* **Assignment**
Leaving out all images, write out the records that follow exactly.

------------

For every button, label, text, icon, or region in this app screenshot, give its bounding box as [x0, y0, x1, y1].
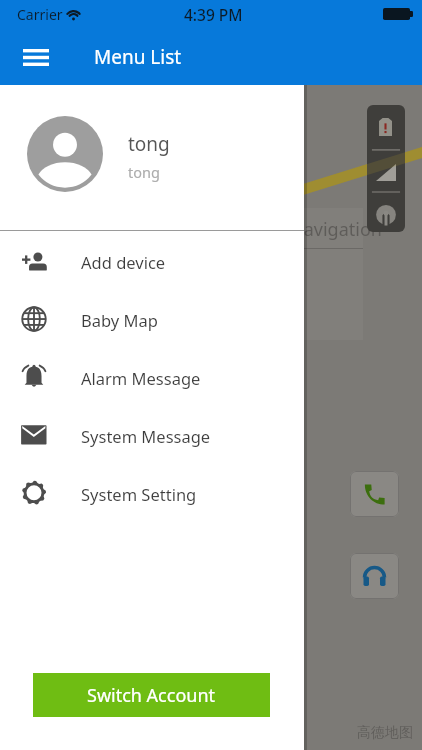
button[interactable]: Headphones: [350, 553, 399, 599]
staticText: 高德地图: [357, 724, 413, 742]
button[interactable]: System Message: [0, 407, 304, 465]
staticText: Add device: [81, 251, 166, 273]
button[interactable]: Alarm Message: [0, 349, 304, 407]
staticText: Menu List: [94, 44, 182, 70]
staticText: Navigation: [290, 217, 410, 242]
button[interactable]: Call: [350, 471, 399, 517]
button[interactable]: tong: [0, 85, 304, 230]
staticText: Switch Account: [87, 683, 216, 708]
staticText: System Message: [81, 425, 211, 447]
staticText: 4:39 PM: [184, 4, 243, 25]
button[interactable]: Add device: [0, 233, 304, 291]
button[interactable]: Switch Account: [33, 673, 270, 717]
staticText: tong: [128, 162, 160, 182]
staticText: tong: [128, 131, 170, 157]
staticText: Carrier: [17, 5, 63, 24]
staticText: System Setting: [81, 483, 197, 505]
button[interactable]: Open navigation menu: [10, 31, 62, 83]
button[interactable]: System Setting: [0, 465, 304, 523]
staticText: Alarm Message: [81, 367, 201, 389]
staticText: Baby Map: [81, 309, 158, 331]
button[interactable]: Baby Map: [0, 291, 304, 349]
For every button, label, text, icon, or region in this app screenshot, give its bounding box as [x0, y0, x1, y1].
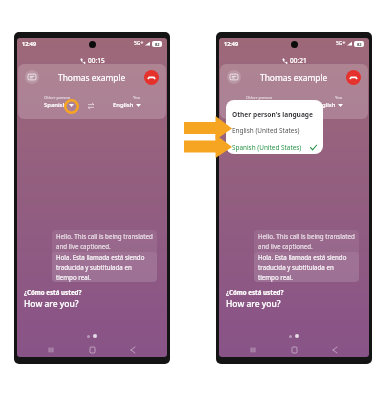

------------

* **Answer section**
For every button, label, text, icon, or region in this app screenshot, give its bounding box as [x0, y0, x1, y1].
button[interactable]: Headphones: [350, 553, 399, 599]
staticText: 高德地图: [357, 724, 413, 742]
button[interactable]: System Message: [0, 407, 304, 465]
staticText: Add device: [81, 251, 166, 273]
button[interactable]: Alarm Message: [0, 349, 304, 407]
staticText: Menu List: [94, 44, 182, 70]
staticText: Navigation: [290, 217, 410, 242]
button[interactable]: Call: [350, 471, 399, 517]
button[interactable]: tong: [0, 85, 304, 230]
staticText: Switch Account: [87, 683, 216, 708]
staticText: System Message: [81, 425, 211, 447]
staticText: 4:39 PM: [184, 4, 243, 25]
button[interactable]: Add device: [0, 233, 304, 291]
button[interactable]: Switch Account: [33, 673, 270, 717]
staticText: tong: [128, 162, 160, 182]
staticText: tong: [128, 131, 170, 157]
staticText: Carrier: [17, 5, 63, 24]
staticText: System Setting: [81, 483, 197, 505]
button[interactable]: Open navigation menu: [10, 31, 62, 83]
button[interactable]: System Setting: [0, 465, 304, 523]
staticText: Alarm Message: [81, 367, 201, 389]
staticText: Baby Map: [81, 309, 158, 331]
button[interactable]: Baby Map: [0, 291, 304, 349]
For every button, label, text, icon, or region in this app screenshot, give its bounding box as [x0, y0, x1, y1].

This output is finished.